Revisiting $k$-Nearest Neighbor Graph Construction on High-Dimensional Data : Experiments and Analyses

The $k$-nearest neighbor graph (KNNG) on high-dimensional data is a data structure widely used in many applications such as similarity search, dimension reduction and clustering. Due to its increasing popularity, several methods under the same framework have been proposed in the past decade. This framework contains two steps, i.e. building an initial KNNG (denoted as \texttt{INIT}) and then refining it by neighborhood propagation (denoted as \texttt{NBPG}). However, there remain several questions to be answered. First, it lacks a comprehensive experimental comparison among representative solutions in the literature.
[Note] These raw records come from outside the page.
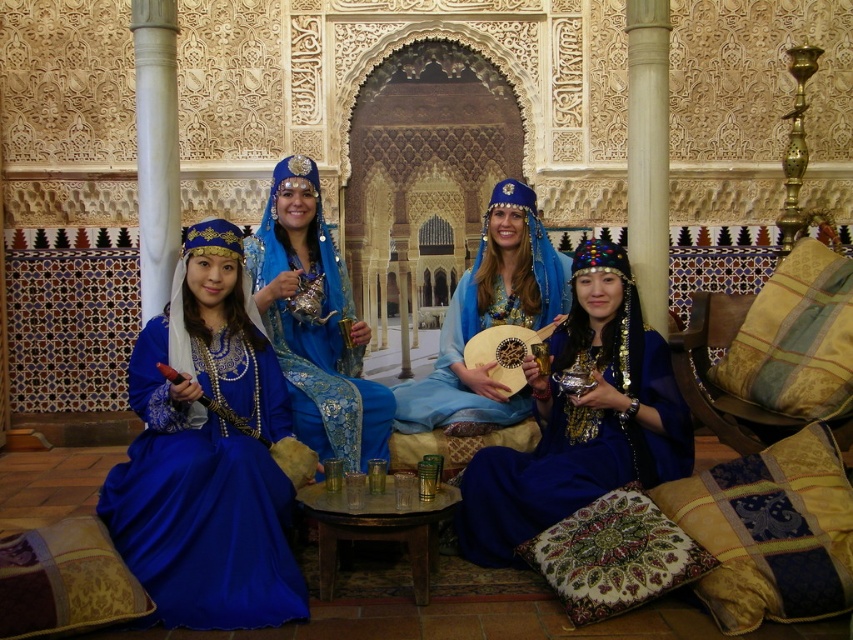 You are a photographer standing in the palace room. You see two points in the scene, one at point (148, 412) and the other at point (831, 580). Which point is closer to your camera?

Point (148, 412) is closer to the camera than point (831, 580) because it is further to the camera than the other point. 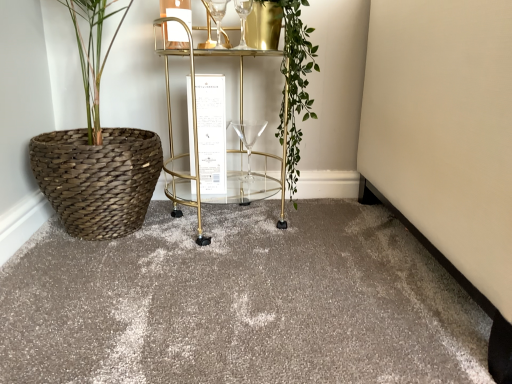 Identify the location of transparent glass wine glass at center, which is the 2th wine glass from front to back. (248, 138).

What do you see at coordinates (248, 138) in the screenshot? Image resolution: width=512 pixels, height=384 pixels. I see `transparent glass wine glass at center, which appears as the first wine glass when ordered from the bottom` at bounding box center [248, 138].

The height and width of the screenshot is (384, 512). In order to click on green leafy plant at center in this screenshot , I will do `click(295, 79)`.

Considering the positions of objects green leafy plant at center and gold metallic bar cart at center in the image provided, who is more to the left, green leafy plant at center or gold metallic bar cart at center?

gold metallic bar cart at center.

What are the coordinates of `vegetation located above the gold metallic bar cart at center (from the image's perspective)` in the screenshot? It's located at (295, 79).

Does point (297, 160) lie in front of point (284, 155)?

No.

Between green leafy plant at center and gold metallic bar cart at center, which one is positioned in front?

Positioned in front is gold metallic bar cart at center.

From the image's perspective, which is above, matte gray carpet at center or transparent glass wine glass at center, which is the 2th wine glass from front to back?

transparent glass wine glass at center, which is the 2th wine glass from front to back, from the image's perspective.

Find the location of `the 1st wine glass located above the matte gray carpet at center (from a real-world perspective)`. the 1st wine glass located above the matte gray carpet at center (from a real-world perspective) is located at coordinates (248, 138).

Visually, is matte gray carpet at center positioned to the left or to the right of transparent glass wine glass at center, arranged as the 2th wine glass when viewed from the top?

Clearly, matte gray carpet at center is on the left of transparent glass wine glass at center, arranged as the 2th wine glass when viewed from the top, in the image.

Does matte gray carpet at center contain transparent glass wine glass at center, arranged as the 2th wine glass when viewed from the top?

Actually, transparent glass wine glass at center, arranged as the 2th wine glass when viewed from the top, is outside matte gray carpet at center.

In the image, there is a clear glass wine glass at upper center, the second wine glass in the bottom-to-top sequence. Identify the location of wine glass below it (from the image's perspective). This screenshot has width=512, height=384. (248, 138).

Considering the positions of points (232, 124) and (207, 9), is point (232, 124) closer to camera compared to point (207, 9)?

No, it is not.

In the scene shown: Is transparent glass wine glass at center, the first wine glass viewed from the back, in front of or behind clear glass wine glass at upper center, the second wine glass in the bottom-to-top sequence, in the image?

transparent glass wine glass at center, the first wine glass viewed from the back, is positioned farther from the viewer than clear glass wine glass at upper center, the second wine glass in the bottom-to-top sequence.

Is transparent glass wine glass at center, the first wine glass viewed from the back, taller than clear glass wine glass at upper center, arranged as the second wine glass when viewed from the back?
Second, some recently proposed indexing structures, e.g., SW and HNSW, have not been used or tested for building an initial KNNG. Third, the relationship between the data property and the effectiveness of \texttt{NBPG} is still not clear. To address these issues, we comprehensively compare the representative approaches on real-world high-dimensional data sets to provide practical and insightful suggestions for users. As the first attempt, we take SW and HNSW as the alternatives of \texttt{INIT} in our experiments. Moreover, we investigate the effectiveness of \texttt{NBPG} and find the strong correlation between the huness phenomenon and the performance of \texttt{NBPG}.